Après trois semaines de répétitions masquées – avec tests à l’appui – sur scène, les baisers ne sont désormais plus fictifs. Un jeu, plus fort que les distanciations sociales, qui va «peut-être choquer les spectateurs». Pourtant, précisons-le, ce n’est pas l’intention d’un texte «pas si trash que ça», soutient Sullivan Da Silva. Ici, on est plutôt dans une «écriture naturaliste», un «parler vrai», point de vue que soutient sa partenaire : «Laura Eason s’inscrit dans la veine d’auteurs comme Martin Crimp et Harold Pinter, avec cette volonté de réalisme, et cette respiration si singulière», faite de courtes répliques.

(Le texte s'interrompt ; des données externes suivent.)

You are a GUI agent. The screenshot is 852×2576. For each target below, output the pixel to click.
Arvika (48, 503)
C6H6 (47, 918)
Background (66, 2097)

Ni une ni deux, le duo en offre la démonstration, enchaînant les échanges vifs, se coupant la parole, détournant les discussions… Il faut reconnaître que les thématiques abordées sont nombreuses, sur lesquelles la comédie ne peut s’étendre : la luxure, l’ambition, l’intégrité, l’amour, le rapport vie publique/vie privée… En somme, la nature complexe de l’identité au regard de la technologie, qui facilite ou complexifie – c’est selon – les relations. Sans omettre cette question multiple, soulevée par Véronique Fauconnet : «Pourquoi, pour qui et comment écrit-on ?»
Oui, comme son nom ne l’indique pas, Sex with Strangers parle beaucoup de la chose écrite, fait assez «rare» au théâtre pour le souligner. Rappelons, il y a quelques années en arrière, que le TOL avait monté L’Atelier d’écriture de David Lodge. Ici, entre deux références à L’Amant de Marguerite Duras (c’est de circonstance !), les deux comédiens se confondent avec leurs personnages, au point de partager leur point de vue dès qu’il s’agit de parler littérature et création…

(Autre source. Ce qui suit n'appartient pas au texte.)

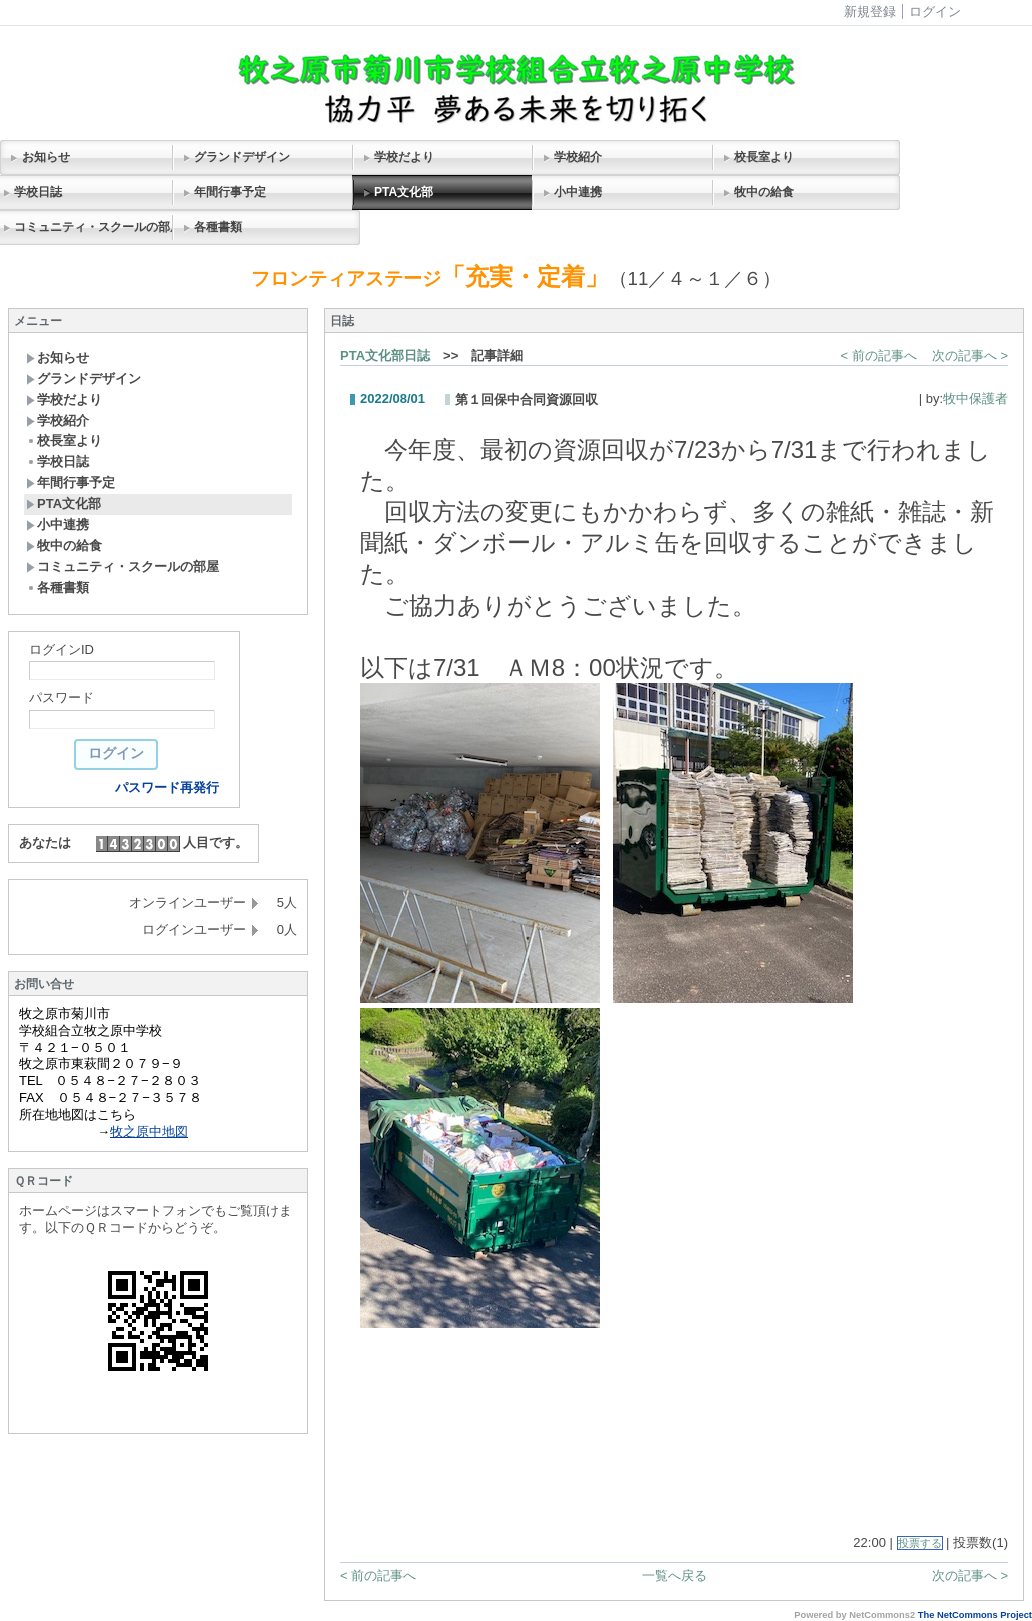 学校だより (404, 157)
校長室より (764, 157)
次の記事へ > (970, 355)
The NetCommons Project (975, 1615)
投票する (920, 1543)
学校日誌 (57, 461)
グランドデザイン (242, 157)
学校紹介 (578, 157)
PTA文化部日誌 (385, 355)
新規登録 (870, 11)
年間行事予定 (230, 192)
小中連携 (578, 192)
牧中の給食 (764, 192)
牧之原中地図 (149, 1131)
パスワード (61, 697)
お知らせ (46, 157)
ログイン (935, 11)
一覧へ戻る (674, 1575)
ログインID (61, 649)
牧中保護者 (975, 398)
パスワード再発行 (167, 787)
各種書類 (218, 227)
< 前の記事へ (879, 355)
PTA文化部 (403, 192)
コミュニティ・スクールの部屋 (122, 566)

Claire Cahen : «Je comprends profondément Olivia dans son rapport à la tradition littéraire… Elle a des ambitions qui sont pures, une volonté de faire une chose belle, que les gens la trouvent brillante. C’est sa faille !» Sullivan Da Silva : «Je me rapproche de lui car je suis un peu « geek ». Mon adolescence est arrivée en même temps que les téléphones portables. Dès mon réveil, je regarde les réseaux sociaux… Et je n’aime pas lire ! Qui sait, la pièce va peut-être me mettre sur la voie, me ramener au concret.» (il rit) Sur tablette ou sur papier, devant Fifty Shades of Grey ou La Vie sexuelle de Catherine Millet, le plaisir doit être le même. Le plus important, c’est d’y succomber… et se laisser aller.
Grégory Cimatti
La pièce
Ethan est un jeune écrivain dont le journal, qu’il tient en ligne sur ses escapades sexuelles, fait le buzz de la blogosphère. Il traque Olivia, une jolie quadragénaire dont la carrière d’écrivaine est en train de passer à la trappe. Ils s’allument, se branchent et découvrent que tous deux désirent ce que l’autre possède. Et le sexe se transforme en quelque chose… de plus complexe ! Confrontés au côté obscur de leur ambition, comment pourront-ils se réinventer à une époque où le passé est accessible en un seul clic ?
Au Studio (Grand Théâtre) – Luxembourg. Première, lundi à 20h. Jusqu’au 29 avril.